▸ What is being asked: Would you please transcribe the listing exactly, with no images?

[Opening Dataset records section]

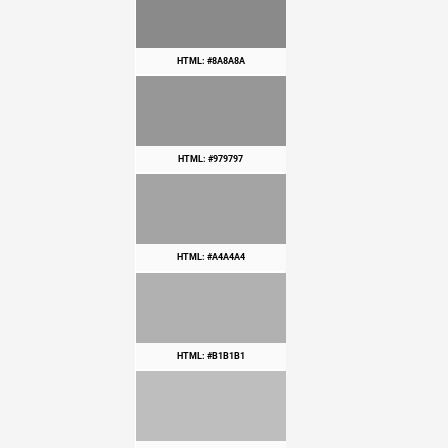
HTML: #8A8A8A
HTML: #979797
HTML: #A4A4A4
HTML: #B1B1B1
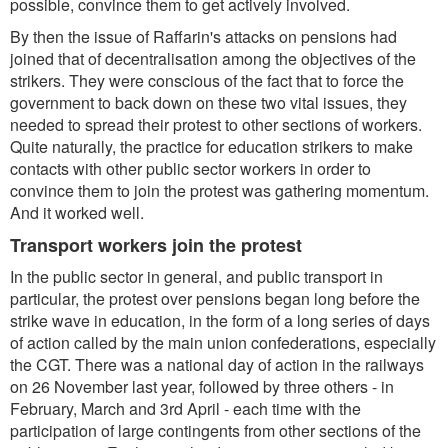
possible, convince them to get actively involved.
By then the issue of Raffarin's attacks on pensions had
joined that of decentralisation among the objectives of the
strikers. They were conscious of the fact that to force the
government to back down on these two vital issues, they
needed to spread their protest to other sections of workers.
Quite naturally, the practice for education strikers to make
contacts with other public sector workers in order to
convince them to join the protest was gathering momentum.
And it worked well.
Transport workers join the protest
In the public sector in general, and public transport in
particular, the protest over pensions began long before the
strike wave in education, in the form of a long series of days
of action called by the main union confederations, especially
the CGT. There was a national day of action in the railways
on 26 November last year, followed by three others - in
February, March and 3rd April - each time with the
participation of large contingents from other sections of the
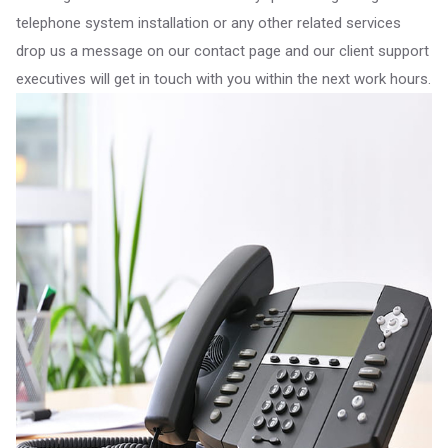
telephone system installation or any other related services
drop us a message on our contact page and our client support
executives will get in touch with you within the next work hours.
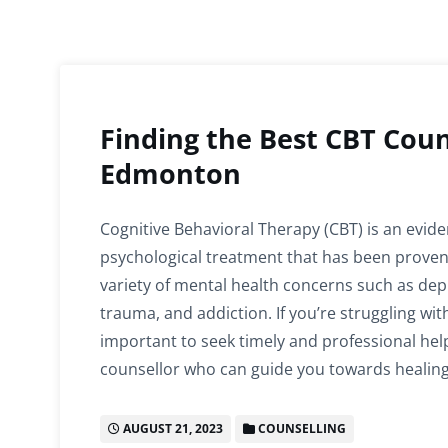
Finding the Best CBT Coun
Edmonton
Cognitive Behavioral Therapy (CBT) is an evid
psychological treatment that has been proven e
variety of mental health concerns such as depr
trauma, and addiction. If you’re struggling with
important to seek timely and professional hel
counsellor who can guide you towards healin
AUGUST 21, 2023
COUNSELLING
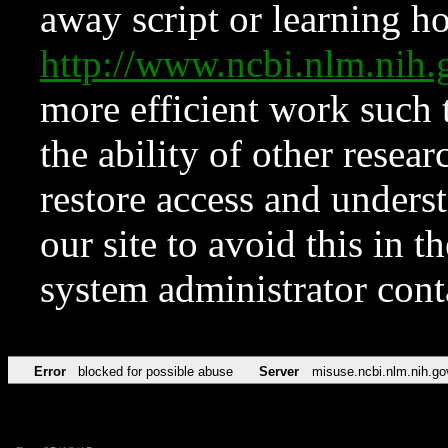
away script or learning how
http://www.ncbi.nlm.ni
more efficient work such 
the ability of other resear
restore access and underst
our site to avoid this in t
system administrator con
Error
blocked for possible abuse
Server
misuse.ncbi.nlm.nih.go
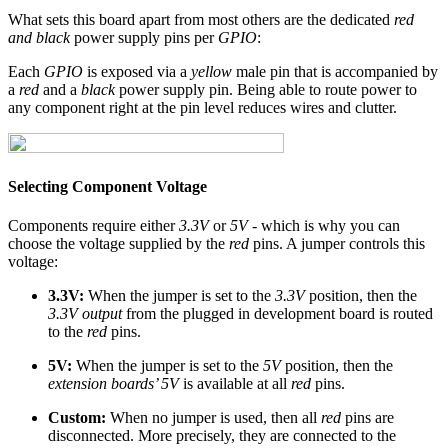
What sets this board apart from most others are the dedicated
red
and black
power supply pins per
GPIO
:
Each
GPIO
is exposed via a
yellow
male pin that is accompanied by
a
red
and a
black
power supply pin. Being able to route power to
any component right at the pin level reduces wires and clutter.
Selecting Component Voltage
Components require either
3.3V
or
5V
- which is why you can
choose the voltage supplied by the
red
pins. A jumper controls this
voltage:
3.3V:
When the jumper is set to the
3.3V
position, then the
3.3V output
from the plugged in development board is routed
to the
red
pins.
5V:
When the jumper is set to the
5V
position, then the
extension boards’ 5V
is available at all
red
pins.
Custom:
When no jumper is used, then all
red
pins are
disconnected. More precisely, they are connected to the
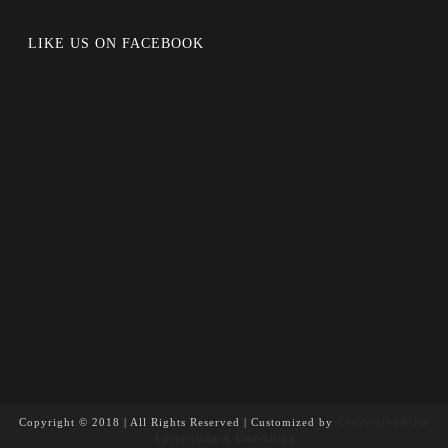
LIKE US ON FACEBOOK
Copyright © 2018 | All Rights Reserved | Customized by
ConversionNOW
Advertising & Consulting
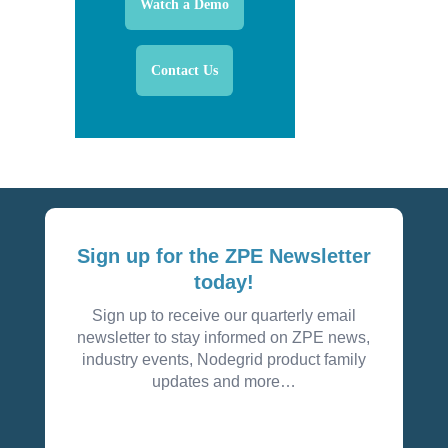
Watch a Demo
Contact Us
Sign up for the ZPE Newsletter
today!
Sign up to receive our quarterly email
newsletter to stay informed on ZPE news,
industry events, Nodegrid product family
updates and more…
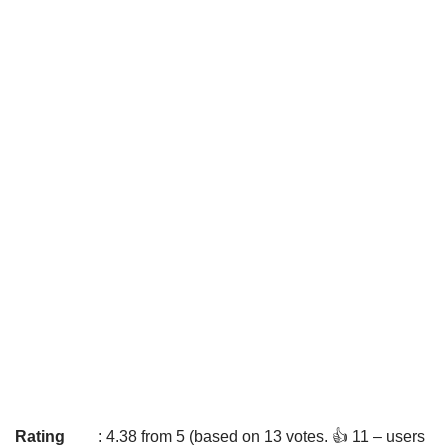
Rating
: 4.38 from 5 (based on 13 votes. 👍 11 – users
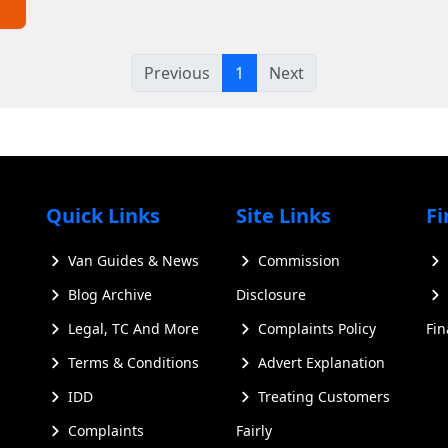
Previous
1
Next
Quick Links
Site Links
Fi
Van Guides & News
Commission
Blog Archive
Disclosure
Legal, TC And More
Complaints Policy
Fi
Terms & Conditions
Advert Explanation
IDD
Treating Customers
Complaints
Fairly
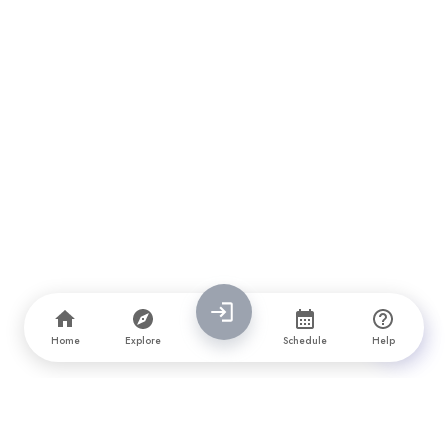
Home
Explore
Schedule
Help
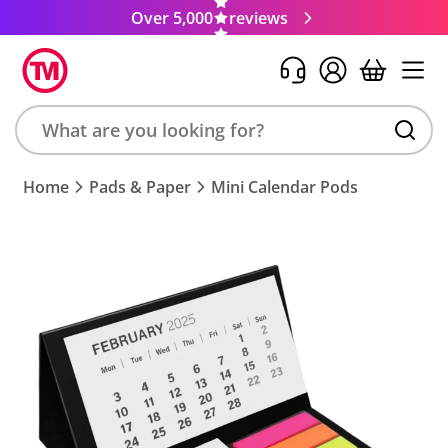
Over 5,000
reviews
Search
Home
Pads & Paper
Mini Calendar Pods
product,
brand,
colour,
keyword
or
code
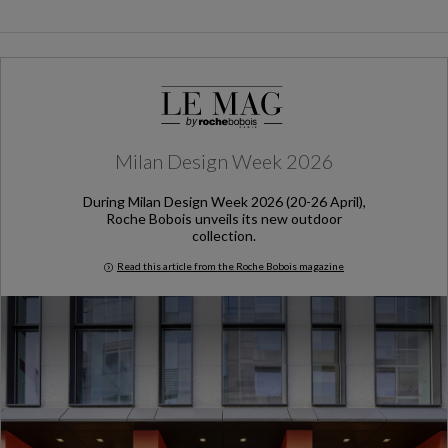
Milan Design Week 2026
During Milan Design Week 2026 (20-26 April),
Roche Bobois unveils its new outdoor
collection.
Read this article from the Roche Bobois magazine
Milan Design Week 2026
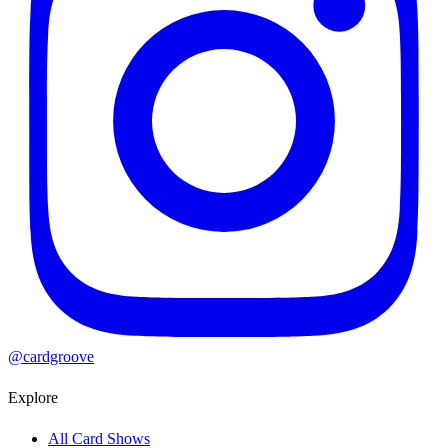
@cardgroove
Explore
All Card Shows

[Closing Dataset records section]

▸ Task response:
HTML: #8A8A8A
HTML: #979797
HTML: #A4A4A4
HTML: #B1B1B1
possible, convince them to get actively involved.
By then the issue of Raffarin's attacks on pensions had
joined that of decentralisation among the objectives of the
strikers. They were conscious of the fact that to force the
government to back down on these two vital issues, they
needed to spread their protest to other sections of workers.
Quite naturally, the practice for education strikers to make
contacts with other public sector workers in order to
convince them to join the protest was gathering momentum.
And it worked well.
Transport workers join the protest
In the public sector in general, and public transport in
particular, the protest over pensions began long before the
strike wave in education, in the form of a long series of days
of action called by the main union confederations, especially
the CGT. There was a national day of action in the railways
on 26 November last year, followed by three others - in
February, March and 3rd April - each time with the
participation of large contingents from other sections of the
telephone system installation or any other related services
drop us a message on our contact page and our client support
executives will get in touch with you within the next work hours.
Finding the Best CBT Coun
Edmonton
Cognitive Behavioral Therapy (CBT) is an evid
psychological treatment that has been proven e
variety of mental health concerns such as depr
trauma, and addiction. If you’re struggling with
important to seek timely and professional hel
counsellor who can guide you towards healin
AUGUST 21, 2023
COUNSELLING
away script or learning how
http://www.ncbi.nlm.ni
more efficient work such 
the ability of other resear
restore access and underst
our site to avoid this in t
system administrator con
Error
blocked for possible abuse
Server
misuse.ncbi.nlm.nih.go
What sets this board apart from most others are the dedicated
red
and black
power supply pins per
GPIO
:
Each
GPIO
is exposed via a
yellow
male pin that is accompanied by
a
red
and a
black
power supply pin. Being able to route power to
any component right at the pin level reduces wires and clutter.
Selecting Component Voltage
Components require either
3.3V
or
5V
- which is why you can
choose the voltage supplied by the
red
pins. A jumper controls this
voltage:
3.3V:
When the jumper is set to the
3.3V
position, then the
3.3V output
from the plugged in development board is routed
to the
red
pins.
5V:
When the jumper is set to the
5V
position, then the
extension boards’ 5V
is available at all
red
pins.
Custom:
When no jumper is used, then all
red
pins are
disconnected. More precisely, they are connected to the
LIKE US ON FACEBOOK
Copyright © 2018 | All Rights Reserved | Customized by
ConversionNOW
Advertising & Consulting
Watch a Demo
Contact Us
Sign up for the ZPE Newsletter
today!
Sign up to receive our quarterly email
newsletter to stay informed on ZPE news,
industry events, Nodegrid product family
updates and more…
Rating
: 4.38 from 5 (based on 13 votes. 👍 11 – users
Previous
1
Next
Quick Links
Site Links
Fi
Van Guides & News
Commission
Blog Archive
Disclosure
Legal, TC And More
Complaints Policy
Fi
Terms & Conditions
Advert Explanation
IDD
Treating Customers
Complaints
Fairly
Home
Explore
Schedule
Help
Over 5,000
reviews
Search
Home
Pads & Paper
Mini Calendar Pods
product,
brand,
colour,
keyword
or
code
Milan Design Week 2026
During Milan Design Week 2026 (20-26 April),
Roche Bobois unveils its new outdoor
collection.
Read this article from the Roche Bobois magazine
Milan Design Week 2026
@cardgroove
Explore
All Card Shows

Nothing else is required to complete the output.